Rupee expected to remain range-bound amid stable sentiment, IMF inflows

Analysts see rupee trading in a narrow band, supported by remittances, IMF progress and controlled market conditions
A representational image. — AFP
A representational image. — AFP

The Pakistani rupee is expected to trade within a narrow range against the US dollar in the coming sessions, supported by improving market sentiment, steady inflows and policy-driven stability measures, according to a report.

In the interbank market, the rupee showed slight firmness during the week, closing at 279.07 per dollar on Monday and marginally improving to 279.01 by Friday.

Analysts attribute this stability to a combination of strong remittances and expectations of fresh inflows following progress in talks with the International Monetary Fund (IMF).

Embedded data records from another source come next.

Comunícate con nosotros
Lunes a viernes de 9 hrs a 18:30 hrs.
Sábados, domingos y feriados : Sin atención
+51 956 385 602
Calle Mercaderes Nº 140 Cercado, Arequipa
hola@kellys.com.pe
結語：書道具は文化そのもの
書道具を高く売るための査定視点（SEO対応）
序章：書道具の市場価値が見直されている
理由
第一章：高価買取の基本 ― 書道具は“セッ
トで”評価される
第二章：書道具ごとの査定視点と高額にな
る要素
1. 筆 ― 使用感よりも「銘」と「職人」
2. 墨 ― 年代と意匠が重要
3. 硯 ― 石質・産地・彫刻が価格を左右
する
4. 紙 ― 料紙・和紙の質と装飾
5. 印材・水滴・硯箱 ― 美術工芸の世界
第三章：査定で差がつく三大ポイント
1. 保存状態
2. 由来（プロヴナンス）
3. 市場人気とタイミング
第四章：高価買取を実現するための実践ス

Record remittances of $3.83 billion in March have provided a key buffer for the currency, helping maintain balance in the foreign exchange market.

A client note by Tresmark highlighted that earlier concerns over a sharp devaluation, linked to geopolitical tensions and upcoming external repayments, have subsided. “The earlier market noise around a sharp devaluation… appears to have died down,” the report noted, adding that the rupee has traded “slightly firm” in recent sessions.

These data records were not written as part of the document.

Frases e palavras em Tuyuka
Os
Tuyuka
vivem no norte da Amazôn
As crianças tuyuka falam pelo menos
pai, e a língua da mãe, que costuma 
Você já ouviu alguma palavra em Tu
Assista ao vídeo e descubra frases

The report also pointed to a shift in how the currency is being managed, suggesting it has become more of a policy variable than a purely market-driven indicator. Instead of aggressive dollar selling, authorities are increasingly relying on demand management and administrative measures to control volatility.

Despite the relatively stable outlook, external obligations, particularly repayments linked to the UAE, continue to pose challenges in terms of foreign exchange reserves. However, overall sentiment in the interbank market remains steady, aided by interest rate flexibility and improved liquidity conditions.

Pakistan’s foreign exchange reserves have also shown modest improvement, with State Bank reserves rising to $16.4 billion during the week ended April 3, while total liquid reserves reached $21.895 billion.

Analysts expect these factors to keep the rupee broadly stable in the near term, with limited volatility barring any major external shocks.